Saturday, April 01, 2006

Let's hear it-- three cheers that March is OVER

Yessss. March is over. I am so ready for April.

I almost got arrested in March. No kidding.

It was St. Patrick's Day and I flew up to New York to turn in my revisions. The revisions were for my upcoming October release (insert shameless plug here) How to Seduce a Duke, and the production schedule was so tight that if I missed FedEx, which I did, I had to get on a plane and the fly the revisions in.

Of course, my flight was delayed. I would have to be quick. Drop off the manuscript and then race back to LaGuardia to catch my return flight, zoom home to be there before the kids came home from school. This was going to be trick. But I had no other choice.

So back to the almost getting arrested part.

It was St. Patrick's Day and I was in New York--and wasn't wearing green even though I am part Irish. Still, though I risked getting pinched, I was pretty sure I couldn't be arrested for not wearing green.
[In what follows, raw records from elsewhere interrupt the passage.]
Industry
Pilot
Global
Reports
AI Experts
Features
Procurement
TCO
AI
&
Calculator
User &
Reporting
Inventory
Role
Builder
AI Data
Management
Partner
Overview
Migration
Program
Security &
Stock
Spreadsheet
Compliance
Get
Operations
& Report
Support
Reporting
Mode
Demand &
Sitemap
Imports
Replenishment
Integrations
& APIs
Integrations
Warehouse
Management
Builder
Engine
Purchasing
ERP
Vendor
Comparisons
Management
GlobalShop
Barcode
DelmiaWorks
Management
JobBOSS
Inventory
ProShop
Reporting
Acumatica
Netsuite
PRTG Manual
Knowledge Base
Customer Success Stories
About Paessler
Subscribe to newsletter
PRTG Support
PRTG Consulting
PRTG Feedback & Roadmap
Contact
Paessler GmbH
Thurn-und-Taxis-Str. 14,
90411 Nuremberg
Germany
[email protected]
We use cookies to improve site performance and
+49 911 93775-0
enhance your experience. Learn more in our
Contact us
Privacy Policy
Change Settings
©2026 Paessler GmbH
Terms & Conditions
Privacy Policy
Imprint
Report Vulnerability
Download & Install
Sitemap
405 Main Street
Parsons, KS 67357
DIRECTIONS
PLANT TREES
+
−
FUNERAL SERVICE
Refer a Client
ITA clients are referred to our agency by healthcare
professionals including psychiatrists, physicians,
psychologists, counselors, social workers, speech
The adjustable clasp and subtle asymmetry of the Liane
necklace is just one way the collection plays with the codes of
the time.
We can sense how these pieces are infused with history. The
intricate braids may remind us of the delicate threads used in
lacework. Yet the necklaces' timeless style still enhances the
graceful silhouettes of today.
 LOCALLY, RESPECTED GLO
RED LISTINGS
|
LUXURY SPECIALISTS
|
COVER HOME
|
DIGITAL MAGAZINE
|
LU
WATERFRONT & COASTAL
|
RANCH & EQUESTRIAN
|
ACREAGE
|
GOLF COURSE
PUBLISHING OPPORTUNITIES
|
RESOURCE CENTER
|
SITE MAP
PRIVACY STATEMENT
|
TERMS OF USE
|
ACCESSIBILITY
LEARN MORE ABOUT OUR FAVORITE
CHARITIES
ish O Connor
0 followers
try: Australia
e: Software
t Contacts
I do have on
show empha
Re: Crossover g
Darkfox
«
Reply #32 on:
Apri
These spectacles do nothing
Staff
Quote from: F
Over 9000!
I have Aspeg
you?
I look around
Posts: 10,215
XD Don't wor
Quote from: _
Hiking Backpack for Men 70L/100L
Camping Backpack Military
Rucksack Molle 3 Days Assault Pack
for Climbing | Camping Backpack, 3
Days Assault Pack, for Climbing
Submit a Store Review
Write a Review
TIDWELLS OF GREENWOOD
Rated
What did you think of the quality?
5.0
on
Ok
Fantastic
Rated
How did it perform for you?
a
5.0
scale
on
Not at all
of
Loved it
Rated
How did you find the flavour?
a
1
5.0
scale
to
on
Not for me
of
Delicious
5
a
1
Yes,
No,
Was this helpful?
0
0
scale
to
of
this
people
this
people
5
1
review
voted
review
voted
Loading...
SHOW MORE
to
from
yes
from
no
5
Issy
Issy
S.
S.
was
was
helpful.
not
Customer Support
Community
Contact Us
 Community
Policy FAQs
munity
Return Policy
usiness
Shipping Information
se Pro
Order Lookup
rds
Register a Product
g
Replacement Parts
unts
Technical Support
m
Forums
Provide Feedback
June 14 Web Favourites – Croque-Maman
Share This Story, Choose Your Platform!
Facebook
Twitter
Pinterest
Turns out you can get arrested for illegally crossing through the middle of St. Patty's Day Parade, the oldest and largest of it's kind in the country. The police don't like it when someone, not wearing green, attempts it. They don't like it at all.

But what's a girl to do when she is standing in a heaving, drunken crowd on one side of 5th Avenue and her publisher's offices are a half block up on the other side?

Police in their dress uniforms (and green shirts, which was very cute) lined 5th Avenue as the longest freakin' parade in history passed through. Crowd control, you know.

Geez. I couldn't get around the parade. Impossible. It stretched as far as I could see in both directions. I just had to cross 5th Avenue.

So, I edged along the crowd scoping, looking for a gap without a police presence on either side of the street. I'm sure I looked suspicious as hell with shifting eyes and my mysterious packet clutched to my chest. But the crowd, with green glitter hats and shamrock temporary tattoos on their faces, seemed too tipsy from their lunchtime green beer to take notice.

And then, my window suddenly appeared--I could dash right between a marching band and an antique engine filled with waving fireman.

I sucked in a breath, punched through the opening in the crowd and ran like a maniac through the parade. I heard a policeman yelling at me from behind. A group of drunken men on the other side cheered me on, and even stepped aside to allow me to disappear into the crowd before the policeman hurrying along the curb could catch me. Yeah, I rocked.

I managed to deliver the revisions just in time.

Time was tight though. I hadn't counted on the parade. And now it seemed if I wanted a cab that could get me to airport, I had to cross the wall of green again. Yes, the police screamed after me, but my spirited Irish friends made clean my escape once more.

And you know what, no one said a word about my not wearing green. Until I got home, and then my youngest pinched me. Hard.


Nicole said...

ROFL!!!!!! What an experience!

MaryF said...

You had to HAND DELIVER your revisions??? What a nightmare!

Lori Wilde said...

Um, Kathie, couldn't you have just e-mailed your revisions? That's what I do. Then again I don't have any cool, almost getting arrested stories.


ruby55 said...

That really sounds like fun. You certainly made some Irish guys' day.

I'm definitely looking forward to that book.